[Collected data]
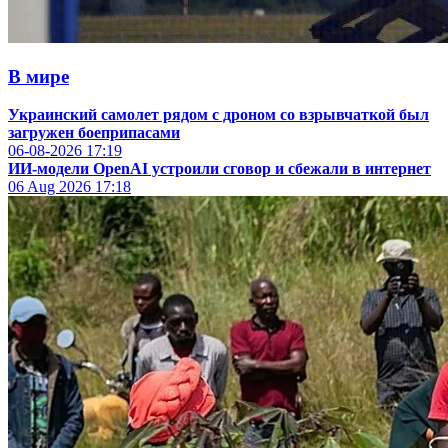
В мире
Украинский самолет рядом с дроном со взрывчаткой был
загружен боеприпасами
06-08-2026
17:19
ИИ-модели OpenAI устроили сговор и сбежали в интернет
06 Aug 2026
17:18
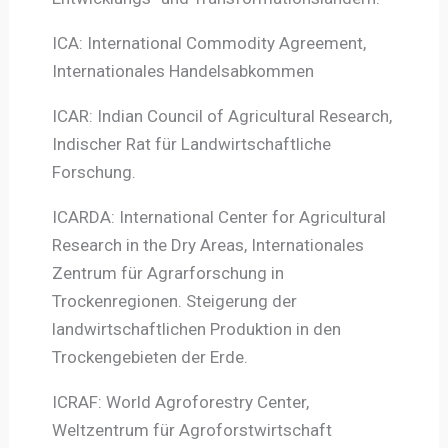
ICA: International Commodity Agreement,
Internationales Handelsabkommen
ICAR: Indian Council of Agricultural Research,
Indischer Rat für Landwirtschaftliche
Forschung.
ICARDA: International Center for Agricultural
Research in the Dry Areas, Internationales
Zentrum für Agrarforschung in
Trockenregionen. Steigerung der
landwirtschaftlichen Produktion in den
Trockengebieten der Erde.
ICRAF: World Agroforestry Center,
Weltzentrum für Agroforstwirtschaft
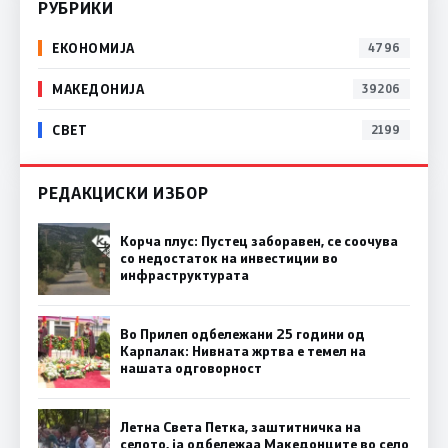
РУБРИКИ
ЕКОНОМИЈА
4796
МАКЕДОНИЈА
39206
СВЕТ
2199
РЕДАКЦИСКИ ИЗБОР
Корча плус: Пустец заборавен, се соочува
со недостаток на инвестиции во
инфраструктурата
Во Прилеп одбележани 25 години од
Карпалак: Нивната жртва е темел на
нашата одговорност
Летна Света Петка, заштитничка на
селото, ја одбележаа Македонците во село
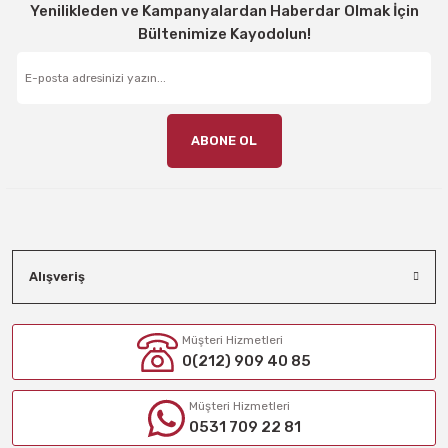
Yenilikleden ve Kampanyalardan Haberdar Olmak İçin
Bültenimize Kayodolun!
ABONE OL
Alışveriş
Müşteri Hizmetleri
0(212) 909 40 85
Müşteri Hizmetleri
0531 709 22 81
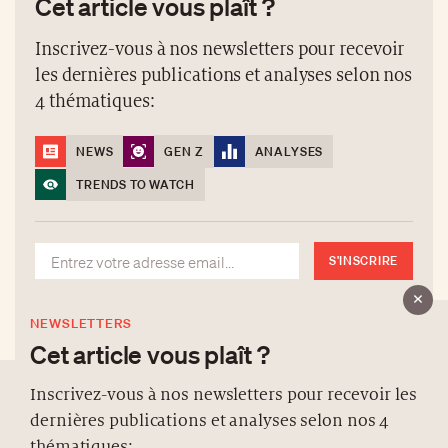
Cet article vous plaît ?
Inscrivez-vous à nos newsletters pour recevoir
les dernières publications et analyses selon nos
4 thématiques:
NEWS
GEN Z
ANALYSES
TRENDS TO WATCH
S'INSCRIRE
NEWSLETTERS
Cet article vous plaît ?
Inscrivez-vous à nos newsletters pour recevoir les
dernières publications et analyses selon nos 4
À PROPOS
thématiques:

■ Aim of the exercise: Exactly the lines above, from the one containing "06 Aug 2026" down to the one containing "нашата одговорност", are to be repeated, including both ends. Pictures are not part of the copy.

■ Output for this task:
06 Aug 2026
17:18
ICA: International Commodity Agreement,
Internationales Handelsabkommen
ICAR: Indian Council of Agricultural Research,
Indischer Rat für Landwirtschaftliche
Forschung.
ICARDA: International Center for Agricultural
Research in the Dry Areas, Internationales
Zentrum für Agrarforschung in
Trockenregionen. Steigerung der
landwirtschaftlichen Produktion in den
Trockengebieten der Erde.
ICRAF: World Agroforestry Center,
Weltzentrum für Agroforstwirtschaft
РУБРИКИ
ЕКОНОМИЈА
4796
МАКЕДОНИЈА
39206
СВЕТ
2199
РЕДАКЦИСКИ ИЗБОР
Корча плус: Пустец заборавен, се соочува
со недостаток на инвестиции во
инфраструктурата
Во Прилеп одбележани 25 години од
Карпалак: Нивната жртва е темел на
нашата одговорност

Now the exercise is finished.